Pocketful of Kryptonite is no masterpiece; it’s not something that will ever be considered an album to listen to before you die, nor will it even crack any best of lists for 1991, the year it was released.[1]  What it is however, is a fun album that has no illusions of grandeur; after all Pocketful of Kryptonite is an album that concerns itself primarily with three things: the time, homelessness, and household appliances.  Like I said, there are no grand ambitions on this album.

However, this winds up working both for and against the band on Pocketful of Kryptonite.  Being 10 tracks deep, the album can at times feel shallow and without much breadth.  This is most evident on the final two tracks: “How Could You Want Him”, and “Shinbone Alley/Hard to Exist”, the latter of which is over 12 minutes long.  For a band that seemed intent on playing within themselves, amusingly erroneous lyrics can’t save the closing track from feeling uncharacteristically self-indulgent and out of place.  The Spin Doctors are a jam band yes, but Pocketful of Kryptonite is at its best when they temper the improvisations and focus it on a more funk or blues-based sound instead.

It’s when the Spin Doctors take their improvisational skills and hone it into a bluesy or funky sound that makes the album so amusing and endearing to the mainstream.  Tracks like “Two Princes”, “Off My Line”, and “Refrigerator Car”, are great pop songs that can appeal to everyone without the band having to compromise themselves.  From these songs we get a great look at who the Spin Doctors are and what they are all about.  They don’t need to overpower us just to stir a reaction from us.  From “Refrigerator Car” we can see that bassist Mark White, the MVP of the album, is from the same bass playing school as Flea.  “Little Miss Can’t Be Wrong” proved that Barron could be the charismatic, yet blue collar everyman.

Musically, their debut album is one that satisfies an impossible amount of genres all fighting for supremacy back in 1991.  “Refrigerator Car” sounds like the Chili Peppers covering “Even Flow”, and I mean that in the best way possible.  “Off My Line” is straight up blues rock, and the funky flow of “Two Princes” is one that will remain with us until the end of time.  The work that Aaron Commes does on the drums, particularly the snares, makes most of the better songs on the album really pop out at you.  Songs like “Two Princes” and “Jimmy Olsen’s Blues” benefit from this funk inspired drumming.  Ultimately, there are an equal amount of standout moments for every member of the band, and I suspect that this egalitarianism contributed to the overall success of the band being able to immerse themselves in funk, blues, and even grunge.

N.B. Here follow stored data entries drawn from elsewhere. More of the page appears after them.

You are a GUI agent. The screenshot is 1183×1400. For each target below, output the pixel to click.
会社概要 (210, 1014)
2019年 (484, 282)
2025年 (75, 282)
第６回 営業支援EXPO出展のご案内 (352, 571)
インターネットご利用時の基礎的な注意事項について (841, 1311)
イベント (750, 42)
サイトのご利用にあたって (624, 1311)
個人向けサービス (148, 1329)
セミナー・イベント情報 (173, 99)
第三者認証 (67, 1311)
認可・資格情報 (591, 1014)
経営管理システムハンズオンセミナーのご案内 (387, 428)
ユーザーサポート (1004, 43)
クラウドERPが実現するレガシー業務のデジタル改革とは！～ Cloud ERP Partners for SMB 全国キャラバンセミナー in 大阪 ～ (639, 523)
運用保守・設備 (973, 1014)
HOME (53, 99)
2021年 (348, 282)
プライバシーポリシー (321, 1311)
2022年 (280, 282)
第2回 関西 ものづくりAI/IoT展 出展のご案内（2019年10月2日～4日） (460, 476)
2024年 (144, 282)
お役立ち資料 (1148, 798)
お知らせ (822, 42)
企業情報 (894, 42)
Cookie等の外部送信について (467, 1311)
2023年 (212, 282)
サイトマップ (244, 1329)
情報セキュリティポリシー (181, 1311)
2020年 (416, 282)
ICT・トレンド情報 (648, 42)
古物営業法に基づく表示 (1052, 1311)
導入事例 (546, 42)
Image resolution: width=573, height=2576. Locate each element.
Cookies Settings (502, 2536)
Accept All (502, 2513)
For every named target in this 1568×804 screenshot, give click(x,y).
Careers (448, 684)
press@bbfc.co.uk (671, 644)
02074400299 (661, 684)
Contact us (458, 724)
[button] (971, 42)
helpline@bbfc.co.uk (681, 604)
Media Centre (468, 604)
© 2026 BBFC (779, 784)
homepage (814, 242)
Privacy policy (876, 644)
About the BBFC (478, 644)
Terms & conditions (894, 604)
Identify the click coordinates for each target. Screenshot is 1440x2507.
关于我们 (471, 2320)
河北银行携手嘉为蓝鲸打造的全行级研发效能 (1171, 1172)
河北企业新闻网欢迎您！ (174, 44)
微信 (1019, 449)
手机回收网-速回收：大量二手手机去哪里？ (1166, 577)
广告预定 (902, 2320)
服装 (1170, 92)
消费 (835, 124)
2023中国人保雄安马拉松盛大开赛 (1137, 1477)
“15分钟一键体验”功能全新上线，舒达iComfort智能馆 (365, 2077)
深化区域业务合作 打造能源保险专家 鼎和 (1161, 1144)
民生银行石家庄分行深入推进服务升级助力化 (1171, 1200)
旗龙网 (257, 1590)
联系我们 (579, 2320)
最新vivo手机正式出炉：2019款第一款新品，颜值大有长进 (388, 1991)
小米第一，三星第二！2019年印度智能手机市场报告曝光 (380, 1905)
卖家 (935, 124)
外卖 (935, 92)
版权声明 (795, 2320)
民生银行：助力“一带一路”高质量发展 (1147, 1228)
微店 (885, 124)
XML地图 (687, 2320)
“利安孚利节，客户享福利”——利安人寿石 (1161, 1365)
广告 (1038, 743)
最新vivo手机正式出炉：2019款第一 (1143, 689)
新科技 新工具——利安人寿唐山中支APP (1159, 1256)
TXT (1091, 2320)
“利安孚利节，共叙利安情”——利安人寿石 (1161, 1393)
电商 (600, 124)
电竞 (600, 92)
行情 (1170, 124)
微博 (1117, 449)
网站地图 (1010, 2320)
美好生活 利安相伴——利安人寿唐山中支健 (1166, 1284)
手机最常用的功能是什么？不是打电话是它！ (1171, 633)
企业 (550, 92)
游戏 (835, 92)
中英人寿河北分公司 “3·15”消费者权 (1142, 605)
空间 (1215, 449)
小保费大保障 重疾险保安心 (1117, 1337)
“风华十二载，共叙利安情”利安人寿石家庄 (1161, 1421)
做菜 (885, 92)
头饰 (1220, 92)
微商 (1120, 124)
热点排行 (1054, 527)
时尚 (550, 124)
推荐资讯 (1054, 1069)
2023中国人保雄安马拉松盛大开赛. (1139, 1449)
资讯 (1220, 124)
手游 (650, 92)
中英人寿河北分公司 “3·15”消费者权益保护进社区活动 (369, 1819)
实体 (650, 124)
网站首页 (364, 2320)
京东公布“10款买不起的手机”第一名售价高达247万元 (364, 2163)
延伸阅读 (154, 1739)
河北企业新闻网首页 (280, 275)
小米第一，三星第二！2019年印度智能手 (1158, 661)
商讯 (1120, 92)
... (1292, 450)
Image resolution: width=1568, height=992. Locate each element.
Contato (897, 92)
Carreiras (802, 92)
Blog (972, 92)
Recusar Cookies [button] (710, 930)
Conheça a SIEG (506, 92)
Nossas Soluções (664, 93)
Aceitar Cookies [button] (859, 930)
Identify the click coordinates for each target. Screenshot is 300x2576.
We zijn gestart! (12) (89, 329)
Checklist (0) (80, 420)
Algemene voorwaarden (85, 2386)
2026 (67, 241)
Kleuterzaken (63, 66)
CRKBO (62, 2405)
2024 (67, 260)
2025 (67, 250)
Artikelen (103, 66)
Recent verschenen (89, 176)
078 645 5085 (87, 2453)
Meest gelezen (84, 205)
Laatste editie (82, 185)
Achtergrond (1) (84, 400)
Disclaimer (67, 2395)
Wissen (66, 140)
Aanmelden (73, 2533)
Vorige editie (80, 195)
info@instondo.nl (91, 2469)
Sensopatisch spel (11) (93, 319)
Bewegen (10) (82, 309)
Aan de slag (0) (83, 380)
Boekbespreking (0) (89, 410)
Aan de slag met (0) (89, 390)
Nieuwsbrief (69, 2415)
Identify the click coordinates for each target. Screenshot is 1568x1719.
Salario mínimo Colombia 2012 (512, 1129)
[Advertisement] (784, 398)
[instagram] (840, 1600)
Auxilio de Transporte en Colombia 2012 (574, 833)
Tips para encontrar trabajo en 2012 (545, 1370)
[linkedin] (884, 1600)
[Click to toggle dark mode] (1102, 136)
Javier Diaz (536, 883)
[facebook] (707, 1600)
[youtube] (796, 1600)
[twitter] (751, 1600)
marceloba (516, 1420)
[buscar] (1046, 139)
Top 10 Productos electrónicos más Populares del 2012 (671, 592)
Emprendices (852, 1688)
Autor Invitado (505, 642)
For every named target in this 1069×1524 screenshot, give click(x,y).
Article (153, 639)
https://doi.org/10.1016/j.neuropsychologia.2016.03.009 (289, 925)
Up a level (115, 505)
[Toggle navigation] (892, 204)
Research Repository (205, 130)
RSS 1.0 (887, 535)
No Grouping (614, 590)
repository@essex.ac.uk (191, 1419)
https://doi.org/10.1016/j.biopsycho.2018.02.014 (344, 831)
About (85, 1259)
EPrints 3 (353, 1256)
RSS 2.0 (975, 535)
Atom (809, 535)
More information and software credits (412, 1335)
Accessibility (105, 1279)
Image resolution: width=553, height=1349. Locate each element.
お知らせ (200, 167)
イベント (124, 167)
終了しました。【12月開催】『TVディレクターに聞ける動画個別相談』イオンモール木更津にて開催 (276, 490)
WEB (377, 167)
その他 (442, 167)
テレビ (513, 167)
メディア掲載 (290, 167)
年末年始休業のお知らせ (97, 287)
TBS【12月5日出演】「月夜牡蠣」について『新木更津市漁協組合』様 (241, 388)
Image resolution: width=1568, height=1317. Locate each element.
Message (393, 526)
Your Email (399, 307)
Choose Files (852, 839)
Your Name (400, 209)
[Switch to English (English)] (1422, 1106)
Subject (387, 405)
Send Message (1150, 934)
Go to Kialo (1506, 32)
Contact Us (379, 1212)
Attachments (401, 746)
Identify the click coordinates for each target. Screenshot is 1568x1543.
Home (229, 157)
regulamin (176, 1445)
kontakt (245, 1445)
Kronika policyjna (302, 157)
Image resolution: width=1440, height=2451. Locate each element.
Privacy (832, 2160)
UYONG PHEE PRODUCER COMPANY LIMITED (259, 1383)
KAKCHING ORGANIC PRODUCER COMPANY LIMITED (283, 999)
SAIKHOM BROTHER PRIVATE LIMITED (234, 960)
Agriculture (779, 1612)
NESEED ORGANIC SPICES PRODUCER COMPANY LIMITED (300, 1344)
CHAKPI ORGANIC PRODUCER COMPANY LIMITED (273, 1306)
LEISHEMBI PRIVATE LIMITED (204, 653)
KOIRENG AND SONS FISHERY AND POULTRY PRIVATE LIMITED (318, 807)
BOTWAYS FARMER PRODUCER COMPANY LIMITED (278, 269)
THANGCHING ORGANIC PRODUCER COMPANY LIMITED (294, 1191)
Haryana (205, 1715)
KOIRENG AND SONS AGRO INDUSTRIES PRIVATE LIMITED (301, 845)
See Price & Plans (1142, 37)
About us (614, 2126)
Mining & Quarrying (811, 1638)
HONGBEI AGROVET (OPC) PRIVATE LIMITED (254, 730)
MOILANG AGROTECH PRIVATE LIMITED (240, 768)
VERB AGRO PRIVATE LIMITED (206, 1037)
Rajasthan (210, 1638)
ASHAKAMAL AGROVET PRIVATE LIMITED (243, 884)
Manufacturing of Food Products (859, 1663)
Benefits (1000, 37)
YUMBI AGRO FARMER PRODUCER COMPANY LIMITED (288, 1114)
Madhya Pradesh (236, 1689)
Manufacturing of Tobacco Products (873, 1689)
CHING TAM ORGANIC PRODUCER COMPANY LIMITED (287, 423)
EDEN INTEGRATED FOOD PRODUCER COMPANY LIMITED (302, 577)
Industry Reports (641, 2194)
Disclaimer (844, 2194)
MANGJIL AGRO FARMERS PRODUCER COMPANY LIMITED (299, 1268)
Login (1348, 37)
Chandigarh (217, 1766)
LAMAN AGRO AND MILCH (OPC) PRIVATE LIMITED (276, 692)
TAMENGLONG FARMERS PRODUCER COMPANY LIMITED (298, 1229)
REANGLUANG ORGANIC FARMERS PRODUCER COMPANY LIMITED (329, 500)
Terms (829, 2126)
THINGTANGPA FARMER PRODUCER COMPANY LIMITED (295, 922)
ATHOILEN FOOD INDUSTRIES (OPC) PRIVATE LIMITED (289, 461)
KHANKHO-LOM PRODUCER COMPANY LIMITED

The real truth of Pocketful of Kryptonite is that it is a personable and non-threatening album.  From album opener and standout track “Jimmy Olsen’s Blues”, the Spin Doctors establish themselves as the underdog, as Jimmy Olsen trying to compete against a titan, Superman, for the love of Lois Lane.  We like Pocketful of Kryptonite because it seems sweet and amicable, but we don’t love it because it’s not that larger than life, immaculate album.  But in a year of titanic albums, Pocketful of Kryptonite holds its ground better than it has any right to.  Jimmy Olsen might not be Superman, but I suspect that that’s one of the reasons why he’s stuck around for as long as he had.  Every Superman needs a Jimmy Olsen, and in 1991 the Spin Doctors were music’s’ Jimmy Olsen.  When competing with the man of steel, the best defense is a pocketful of kryptonite.


 

[1] But then again, 1991 was arguably the biggest year in music in terms of seminal albums.  Use Your Illusion I and II, Blood Sugar Sex Magik, Metallica, Achtung Baby, Ten, Nevermind, Ropin’ the Wind, Dangerous, Gish, For Unlawful Carnal Knowledge, and many more albums by some of the greatest artists were released in that year.